JAKARTA, KOMPAS.com - Komisioner Komisi Nasional Hak Asasi Manusia (Komnas HAM), Amiruddin Al Rahab mengatakan, Komnas HAM akan mengundang penyelenggara pemilu, serta pemerintah dan Polri.
Pertemuan itu untuk membahas potensi hilangnya hak pemilih dan pelanggaran hak politik warga negara pada Pilkada Serentak 2018 pada 27 Juni 2018.
"Minggu depan akan kami undang, duduk bersama di di Komnas HAM. Undang KPU, Bawaslu, Kemendagri dan Polri, jalan keluarnya apa?" ujar Amiruddin di Kantornya, Jakarta, Rabu (9/5/2018).
Sebelum itu, Komnas HAM akan terlebih dulu mengirimkan hasil pemantauan pilkada yang telah dilakukan di sejumlah daerah.
"Temuan ini akan kami sampaikan ke KPU, Bawaslu dan Kementerian Dalam Negeri dalam waktu segera," kata Amiruddin.
Menurut Amiruddin, langkah tersebut diambil pihaknya untuk memberikan saran perbaikan bagi penyelenggaraan pesta demokrasi daerah tersebut.
"Laporan ini juga tantangan buat negara, makanya kami sampaikan sekarang agar cepat diambil langkah-langkah," kata Amiruddin.
"Kalau disampaikan seminggu sebelum pilkada kan sudah enggak ada waktu lagi. Mumpung ada waktu dua bulan, moga-moga sebulan ke depan ada langkah," tuturnya.
Baca juga: Ini Empat Temuan Komnas HAM Jelang Pilkada Serentak 2018
Diketahui ada sejumlah temuan Komnas HAM jelang penyelenggaraan Pilkada serentak 2018.
Pertama, masalah dan potensi hilangnya hak pilih warga negara yang berusia 17 tahun atau yang sudah/pernah kawin yang belum memiliki e-KTP atau surat keterangan (Suket) pengganti e-KTP.

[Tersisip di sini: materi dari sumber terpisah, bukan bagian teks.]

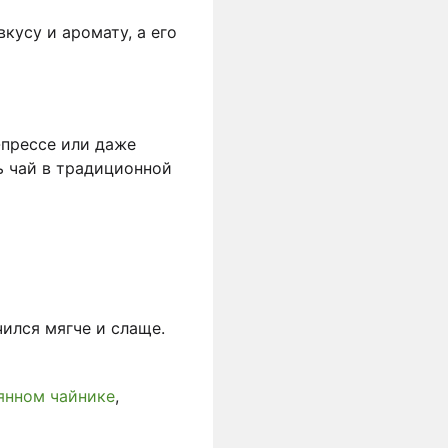
вкусу и аромату, а его
-прессе или даже
ь чай в традиционной
чился мягче и слаще.
янном чайнике
,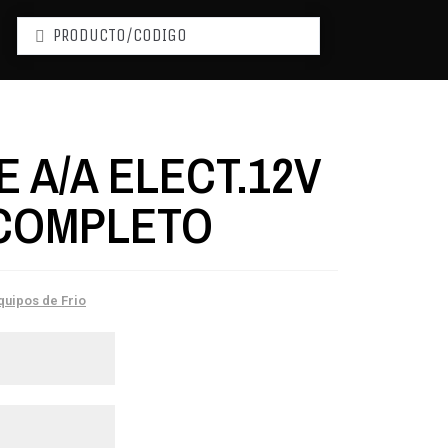
E A/A ELECT.12V
COMPLETO
quipos de Frio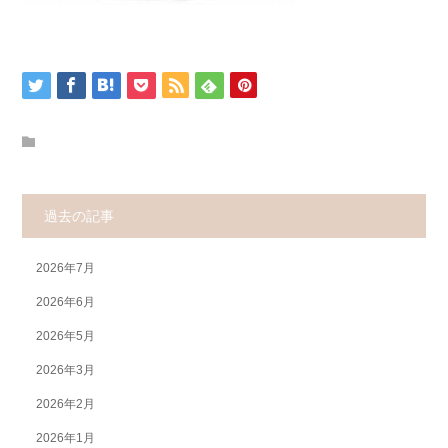
過去の記事
2026年7月
2026年6月
2026年5月
2026年3月
2026年2月
2026年1月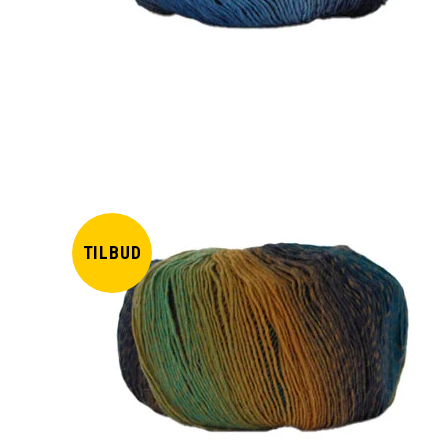
TILBUD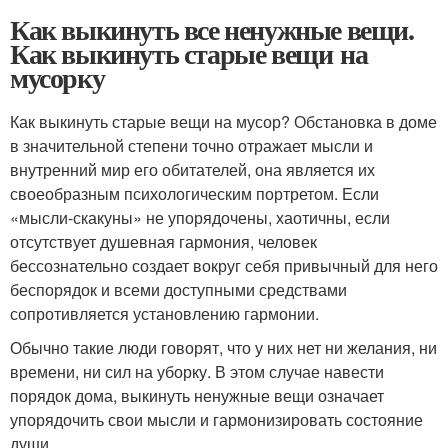
Как выкинуть все ненужные вещи.
Как выкинуть старые вещи на
мусорку
Как выкинуть старые вещи на мусор? Обстановка в доме
в значительной степени точно отражает мысли и
внутренний мир его обитателей, она является их
своеобразным психологическим портретом. Если
«мысли-скакуны» не упорядочены, хаотичны, если
отсутствует душевная гармония, человек
бессознательно создает вокруг себя привычный для него
беспорядок и всеми доступными средствами
сопротивляется установлению гармонии.
Обычно такие люди говорят, что у них нет ни желания, ни
времени, ни сил на уборку. В этом случае навести
порядок дома, выкинуть ненужные вещи означает
упорядочить свои мысли и гармонизировать состояние
души.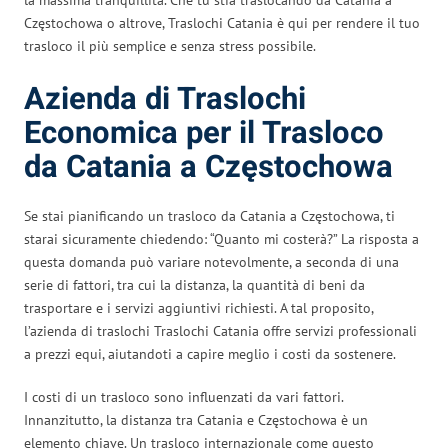
Częstochowa o altrove, Traslochi Catania è qui per rendere il tuo
trasloco il più semplice e senza stress possibile.
Azienda di Traslochi
Economica per il Trasloco
da Catania a Częstochowa
Se stai pianificando un trasloco da Catania a Częstochowa, ti
starai sicuramente chiedendo: “Quanto mi costerà?” La risposta a
questa domanda può variare notevolmente, a seconda di una
serie di fattori, tra cui la distanza, la quantità di beni da
trasportare e i servizi aggiuntivi richiesti. A tal proposito,
l’azienda di traslochi Traslochi Catania offre servizi professionali
a prezzi equi, aiutandoti a capire meglio i costi da sostenere.
I costi di un trasloco sono influenzati da vari fattori.
Innanzitutto, la distanza tra Catania e Częstochowa è un
elemento chiave. Un trasloco internazionale come questo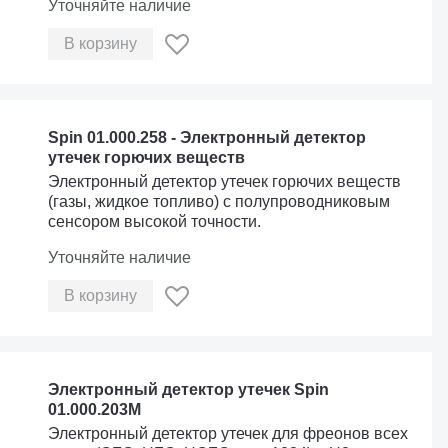
Уточняйте наличие
В корзину
Spin 01.000.258 - Электронный детектор
утечек горючих веществ
Электронный детектор утечек горючих веществ
(газы, жидкое топливо) с полупроводниковым
сенсором высокой точности.
Уточняйте наличие
В корзину
Электронный детектор утечек Spin
01.000.203M
Электронный детектор утечек для фреонов всех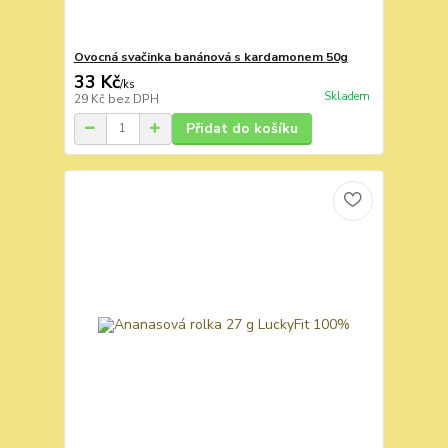
Ovocná svačinka banánová s kardamonem 50g
33 Kč
/
ks
Skladem
29 Kč
bez DPH
Přidat do košíku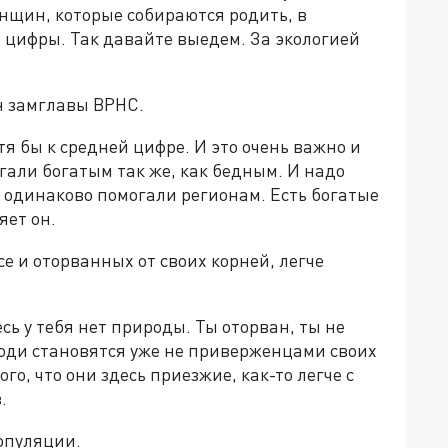
щин, которые собираются родить, в
 цифры. Так давайте выедем. За экологией
н замглавы ВРНС.
я бы к средней цифре. И это очень важно и
гали богатым так же, как бедным. И надо
м одинаково помогали регионам. Есть богатые
яет он.
е и оторванных от своих корней, легче
ь у тебя нет природы. Ты оторван, ты не
люди становятся уже не приверженцами своих
го, что они здесь приезжие, как-то легче с
.
опуляции.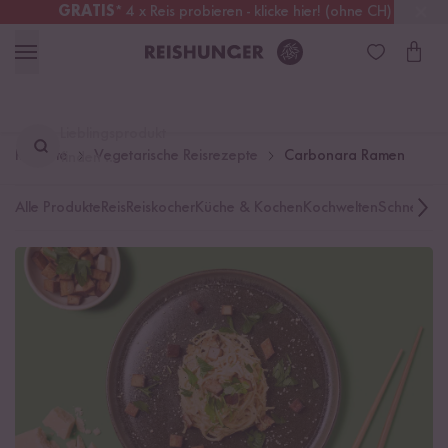
GRATIS
* 4 x Reis probieren - klicke hier! (ohne CH)
Schweiz
Alle Zölle & Steuern
inklusive
Lieblingsprodukt
Rezepte
Vegetarische Reisrezepte
Carbonara Ramen
finden ...
Alle Produkte
Reis
Reiskocher
Küche & Kochen
Kochwelten
Schnelle K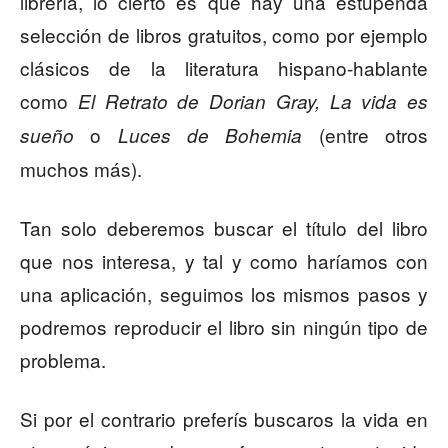
librería, lo cierto es que hay una estupenda
selección de libros gratuitos, como por ejemplo
clásicos de la literatura hispano-hablante
como
El Retrato de Dorian Gray, La vida es
o
(entre otros
sueño
Luces de Bohemia
muchos más).
Tan solo deberemos buscar el título del libro
que nos interesa, y tal y como haríamos con
una aplicación, seguimos los mismos pasos y
podremos reproducir el libro sin ningún tipo de
problema.
Si por el contrario preferís buscaros la vida en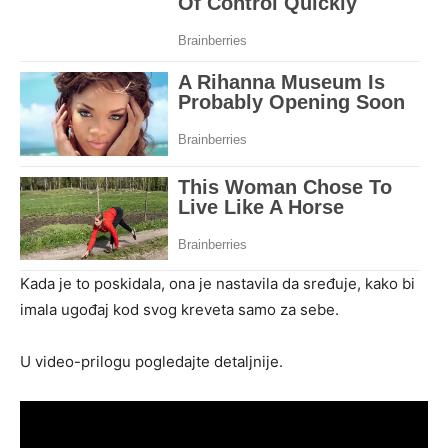
Kada je to poskidala, ona je nastavila da sređuje, kako bi
imala ugođaj kod svog kreveta samo za sebe.
U video-prilogu pogledajte detaljnije.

Komnas HAM mencermati adanya ratusan ribu pemilih yang dicoret dari daftar pemilih sementara yang telah ditetapkan menjadi daftar pemilih tetap
Kedua, masih ditemukan situasi dan praktik ujaran kebencian serta diskriminasi berbasis ras, etnis, dan agama di wilayah-wilayah yang menggelar Pikada 2018.
Hasil pantauan Komnas HAM, di Pilkada Kabupaten Garut ditemukan fakta adanya ujaran kebencian terhadap salah satu pasangan calon. Saat ini proses pemeriksaan perkara sudah di kepolisian.
Ketiga, pemenuhan hak kelompok rentan masih bermasalah, terutama bagi tahanan, warga binaan yang berada di rutan atau lapas, dan pasien di rumah sakit serta penyandang disabilitas.
Keempat, adanya potensi kehilangan hak untuk memilih bagi para pekerja yang berada di perkebunan, misalnya di Sumatera Utara dan Kalimantan Barat.
Alasannya, para perusahaan tempat para pekerja tersebut, pada praktiknya sering tidak memberikan hari libur pada saat pemungutan suara pilkada.